Epigenetic regulation in heart failure

Abstract

Purpose of review: This article provides an overview, highlighting recent findings, of a major mechanism of gene regulation and its relevance to the pathophysiology of heart failure.

Recent findings: The syndrome of heart failure is a complex and highly prevalent condition, one in which the heart undergoes substantial structural remodeling. Triggered by a wide range of disease-related cues, heart failure pathophysiology is governed by both genetic and epigenetic events. Epigenetic mechanisms, such as chromatin/DNA modifications and noncoding RNAs, have emerged as molecular transducers of environmental stimuli to control gene expression. Here, we emphasize metabolic milieu, aging, and hemodynamic stress as they impact the epigenetic landscape of the myocardium.

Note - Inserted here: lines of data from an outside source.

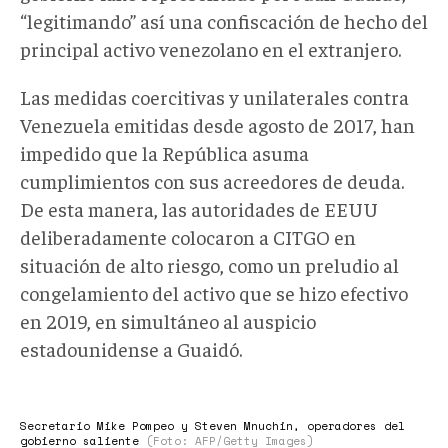
“legitimando” así una confiscación de hecho del
principal activo venezolano en el extranjero.
Las medidas coercitivas y unilaterales contra
Venezuela emitidas desde agosto de 2017, han
impedido que la República asuma
cumplimientos con sus acreedores de deuda.
De esta manera, las autoridades de EEUU
deliberadamente colocaron a CITGO en
situación de alto riesgo, como un preludio al
congelamiento del activo que se hizo efectivo
en 2019, en simultáneo al auspicio
estadounidense a Guaidó.
Pompeo
y
Secretario Mike Pompeo y Steven Mnuchin, operadores del
gobierno saliente
(Foto: AFP/Getty Images)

Summary: Recent studies in multiple fields, including cancer, stem cells, development, and cardiovascular biology, have uncovered biochemical ties linking epigenetic machinery and cellular energetics and mitochondrial function. Elucidation of these connections will afford molecular insights into long-established epidemiological observations. With time, exploitation of the epigenetic machinery therapeutically may emerge with clinical relevance.

Figure 1

Epigenetic mechanisms transduce environmental cues into transcriptional reprogramming during HF. Aging and metabolic stress are associated with changes in the cardiac environment -- excess circulating FA, insulin resistance, and oxidative stress -- that lead to alterations in myocardial metabolism. Dysregulated cellular metabolism, in turn, provokes changes in metabolic intermediates, including NAD⁺, acetyl-CoA, β-hydroxybutyrate (β-OHB), S-adenosylmethionine (SAM), and α-ketoglutarate, each of which is also a key cofactor/substrate for the enzymatic actions of epigenetic editors. In addition, whereas a range of signaling events alters the abundance of the epigenetic editing proteins, these changes in metabolic intermediates alter the activity of the enzymes, as well. The resulting changes in the epigenetic landscape contribute significantly to HF-related reprogramming of the myocardium, working synergistically with hormonal and cytokine stimuli (which activate transcription factors that recruit epigenetic editors to specific loci) to promote pathological remodeling in HF.